Pascale me souhaite mon anniversaire au réveil, j’ai encore pris un an, je suis de mauvais poil !!!

Nous partons avec « NatHape » au lever du jour. Les deux super Maramu glissent sur une eau calme et la lumière rasante illumine les deux voiliers jumeaux.

Nous suivons consciencieusement Nathalie et Hans-Peter car ils connaissent parfaitement les passes et les dangers de l’archipel. Depuis 3 ans, ils naviguent dans ces eaux dangereuses, mal cartographiées et je ne vois pas comment nous pourrions avoir de meilleurs guides…

Nous naviguons quelques heures au moteur et au moment où le vent se lève, nous mouillons à Navadra, petite ile inhabitée en forme de fer à cheval. L’endroit est incroyablement beau, des rochers ocres, couverts de végétation verdoyante dominent une plage de sable presque orangé.

Je plonge sur un superbe récif pour déranger quelques tortues pendant que Pascale longe la rive en compagnie de Nathalie, à la recherche de coquillages. Agathe et Joël, les invités et amis de « Nathape », jouent avec leurs deux enfants dans une eau transparente et Hans Peter est parti faire des photos. Tout ce petit monde profite du site exceptionnel alors que quelques coquilles de nautiles, perdues sur le sable attestent de la virginité et de l’authenticité du lieu.

Nathalie est une amie d’enfance d’un de mes meilleurs amis, Olivier, avec lequel, nous avons fait les 400 coups en Haute-Savoie pendant de longues années. Hans-Peter est un incroyable photographe. Il maitrise non seulement son Canon EOS 5D à la perfection mais également l’outil informatique pour travailler ses photos. Artiste et photographe, il utilise une demi-douzaine de logiciels et crée des compositions absolument stupéfiantes. Des photos à 360°, des panoramas et la norme HDR n’a plus aucun secret pour lui. Pour preuve, cliquez sur la photo qui suit...

Je suis extrêmement impressionné par le savoir-faire de Hans et je mesure à quel point je n’exploite pas correctement mes clichés.

Bref, nous voilà avec des gens formidables, d’une gentillesse incroyable, prêts à partager sans rien attendre en retour, ils ont l’esprit fidjien !!!

2 heures plus tard, nous jetons l’ancre dans la baie Sud de « Waya », on se croirait aux Marquises… et le soir venu….

Nous fêtons dignement mon anniversaire à bord de « Nathape ». Foie gras, Poisson à la tahitienne, gâteau aux poires, champagne et Chassagne-Montrachet de 2005, s’il vous plait !!! Pascale et Nathalie ont mis les petits plats dans les grands et je suis aux anges… Quelle belle journée !
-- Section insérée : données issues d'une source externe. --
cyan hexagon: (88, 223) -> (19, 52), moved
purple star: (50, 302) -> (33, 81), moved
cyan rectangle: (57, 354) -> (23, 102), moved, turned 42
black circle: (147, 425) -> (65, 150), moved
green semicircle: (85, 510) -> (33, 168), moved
J’allais oublier la cerise sur le radeau… Au moment de l’apéro, Nathalie s’isole pour téléphoner et m’appelle pour que je prenne le combiné…
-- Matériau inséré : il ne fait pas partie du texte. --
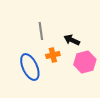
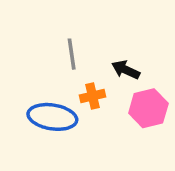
blue ellipse: (30, 67) -> (52, 117), turned -56

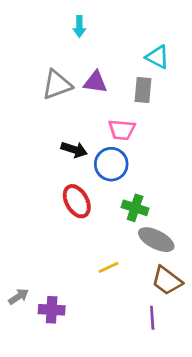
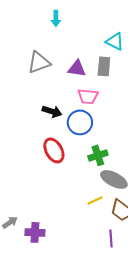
purple triangle: (95, 82) -> (77, 68), moved
green cross: (135, 208) -> (98, 155), turned -36
yellow line: (109, 267) -> (95, 200), moved

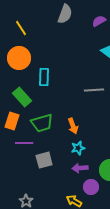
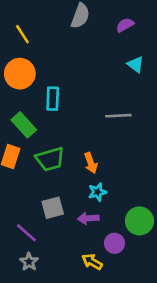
purple line: (24, 143) -> (26, 233), moved, turned 42
purple arrow: (80, 168) -> (88, 218), moved

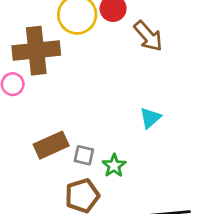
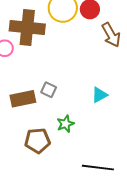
gray square: (84, 155) -> (49, 90), moved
-       Nicolas : Oui, Allo ??? Qui est-ce ???

Je n’en crois pas mes oreilles, OLIVE, mon vieux copain qui travaille à Bonneville, en Haute-Savoie, quelle joie de l’entendre… La communication est vite interrompue mais Nathalie et moi imaginons fort bien ce qu’a pu penser notre ami commun dans les secondes qui ont suivi… Eh, eh, eh

-       Ca fait quoi d’avoir deux amis au bout du monde qui profitent de la vie dans des iles paradisiaques pendant que tu bosses ???

 

 

WAYA - ILES FIDJI 

 

13/05/11

Le vent a soufflé fort cette nuit et après être resté un bon moment dans un état demi-conscient, le sommeil a repris ses droits…

Je rejoins Hans Peter vers 8h30, nous avons décidé de grimper sur la montagne pour avoir un beau point de vue photographique. Agathe se joint à nous pour la balade.
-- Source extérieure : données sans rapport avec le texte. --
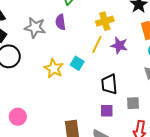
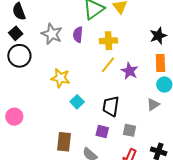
yellow cross: (105, 21) -> (108, 41), moved
cyan square: (77, 63) -> (77, 102), moved
yellow star: (54, 68) -> (60, 78), turned -30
Arrivés à terre, on nous informe rapidement que nous devons respecter les traditions. Conviés à remettre le Sevu-sevu en mains propres au chef du village, nous nous retrouvons assis en tailleur sous une cabane en tôles ondulées, avec les dirigeants de la petite communauté.

J’assiste, pour la première fois, à la cérémonie de remise du Kava. Les Fidjiens prononcent quelques phrases pouvant s’apparenter à des prières puis ils claquent trois fois dans leurs mains et nous faisons de même, très religieusement. Nous sommes ensuite invités à boire le thé et à partager leur repas.

Une fois la cérémonie du Sevu-sevu terminée, nous avons l’opportunité de nous promener où bon nous semble et surtout de prendre des photos… Les villageois s’empressent de se coller les uns aux autres pour être sur la prise de vue, toujours dans la bonne humeur.

Le chef du village nous recommande de prendre comme guide les jeunes enfants qui se précipitent pour nous accompagner et nous entamons notre grimpette dans la jungle avec Pot, Hernaci et John.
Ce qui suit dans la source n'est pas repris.